RICHARD GALLIANO : Piazzola Forever Spetet en concert

 

Dreyfus  2006

 

 

 

 

 

Ce DVD présente le concert donné par le septet de Richard Galliano au Bouffes Du Nord en juin 2005 clôturant dans ce lieu magique une tournée de trois ans consacrée à la musique de Astor Piazzola. Nous y étions ce soir là, subjugués alors par ce qui se passait sous nos yeux et transperçait nos oreilles pour nous bouleverser l’âme. Et voilà ce que nous écrivions alors « Ce soir là les ocres rouges du théâtre des Bouffes du Nord servaient de toile de fond au septet de Richard Galliano pour un hommage à la musique d’Astor Piazzola. … associant l’accordéoniste à une section de cordes et un piano. Incroyable spectacle, propice à sa théâtralisation …Un exercice de pure beauté. De magie poétique. »

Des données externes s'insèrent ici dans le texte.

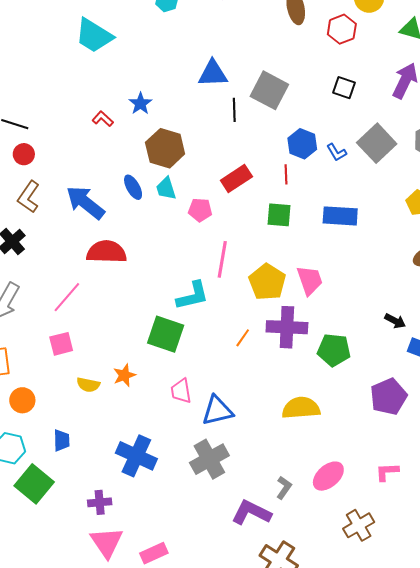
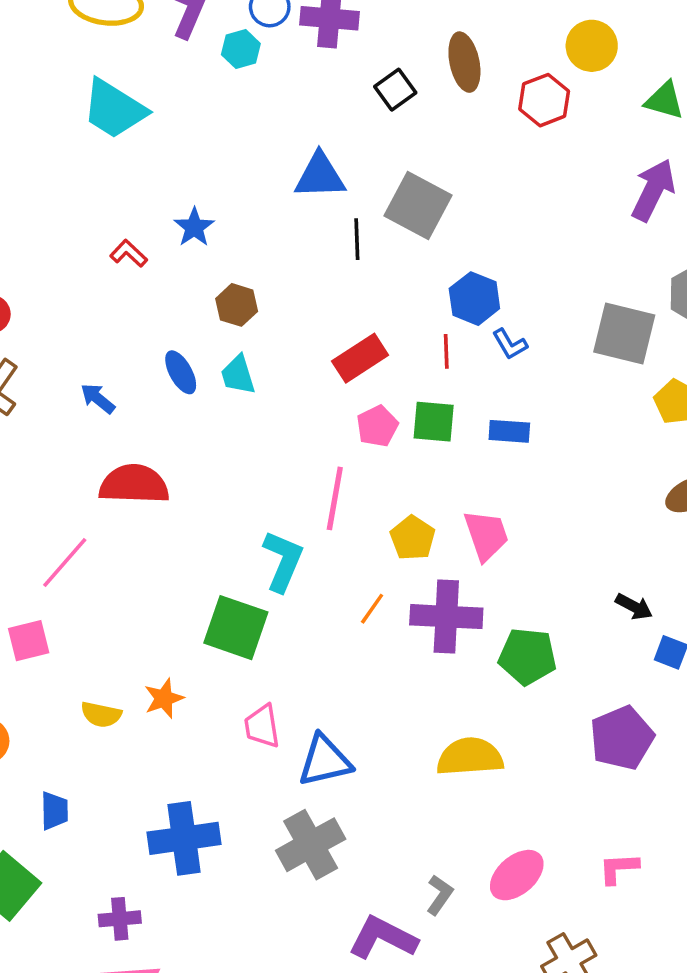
black square: (344, 88) -> (395, 90), moved, turned 35
gray square: (377, 143) -> (624, 333), moved, turned -33
brown hexagon: (165, 148) -> (237, 305), size x0.6
blue L-shape: (337, 152) -> (510, 344), moved
blue arrow: (85, 203) -> (98, 398), size x0.5
pink pentagon: (200, 210) -> (377, 426), moved, turned -30
blue rectangle: (340, 216) -> (509, 431), moved, size x0.7
yellow pentagon: (267, 282) -> (413, 538), size x0.7
cyan L-shape: (193, 296) -> (283, 561), turned -54
orange line: (243, 338) -> (372, 609), moved
pink square: (61, 344) -> (29, 641), moved
blue cross: (136, 456) -> (184, 838), turned -33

Franck Cassenti était là lui aussi  ce soir là pour capter avec ses caméras ces moments rares, tournoyant lentement autour des musiciens, s’attardant sur les visages ou sur des détails,  alternant avec les plans larges où la scène semble littéralement s’enflammer dans les ors et les rouges de ce beau théâtre à l’Italienne. Un théâtre qui va si bien à la musique poignante d’Astor Piazzola. Un espace d’intimité théâtrale pour une dramatisation farouche de la musique.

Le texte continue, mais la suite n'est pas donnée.